Not apparently possible in Kentucky.
I thought I found a way, but so far have not been able to proceed. As it happens, every hospital and outpatient surgical center in Kentucky must send a copy of its final bill to the Department of Public Health in Frankfort where the intent is that it be used to further the safety and quality of healthcare for Kentuckians. These are the same standardized forms that hospitals send to medical insurers in order to get paid. It is illegal to falsify or omit essential information. Included are items such as all relevant diagnoses, all procedures performed, information on how much was charged, and whether an insurer or patient was billed, whether the service was delivered in an inpatient or outpatient setting, and more. This is a particularly useful source of information because it is collected on all patients regardless of who is paying the bills. When I was a Fellow in the Cabinet for Health Services in Frankfort in the 1990s,I was able to study all the patients in Kentucky who had breast surgery for any reason. The results were eye-opening, were included in quality reviews for Kentucky Medicaid, and helped inform the federal Patient’s Bill of Rights and other legislation when I worked in Washington.
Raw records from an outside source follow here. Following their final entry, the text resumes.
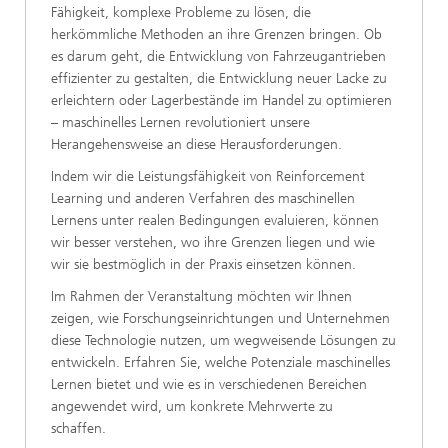
Fähigkeit, komplexe Probleme zu lösen, die
herkömmliche Methoden an ihre Grenzen bringen. Ob
es darum geht, die Entwicklung von Fahrzeugantrieben
effizienter zu gestalten, die Entwicklung neuer Lacke zu
erleichtern oder Lagerbestände im Handel zu optimieren
– maschinelles Lernen revolutioniert unsere
Herangehensweise an diese Herausforderungen.
Indem wir die Leistungsfähigkeit von Reinforcement
Learning und anderen Verfahren des maschinellen
Lernens unter realen Bedingungen evaluieren, können
wir besser verstehen, wo ihre Grenzen liegen und wie
wir sie bestmöglich in der Praxis einsetzen können.
Im Rahmen der Veranstaltung möchten wir Ihnen
zeigen, wie Forschungseinrichtungen und Unternehmen
diese Technologie nutzen, um wegweisende Lösungen zu
entwickeln. Erfahren Sie, welche Potenziale maschinelles
Lernen bietet und wie es in verschiedenen Bereichen
angewendet wird, um konkrete Mehrwerte zu
schaffen.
Kentucky’s yearly database is stripped of specific patient identifiers before it is made available to the public. However, users of the data are currently prohibited from identifying any specific hospital or provider even though I can find no such requirement in Kentucky Law. I believe this is a policy oversight and plan to investigate the matter further.
Still not there yet.
I am a firm believer in evidence-based, affordable, equitable, and just healthcare within a system that is transparent and accountable. I am tired of seeing medical services sold as though they were soap powder, or hospitals creating their own demand. I am not afraid of reliable facts driving policy decisions. I support our early efforts to inform the public and professionals alike about the quality of health care being offered. Although I am grandiose enough to think I am better qualified than the average citizen to interpret hospital quality and performance, I am far from satisfied with the reliability and applicability of the subsets of information currently available. For now, my sense is that at this early stage, our ability to measure and disseminate information about the quality of medical care is not as good as we think.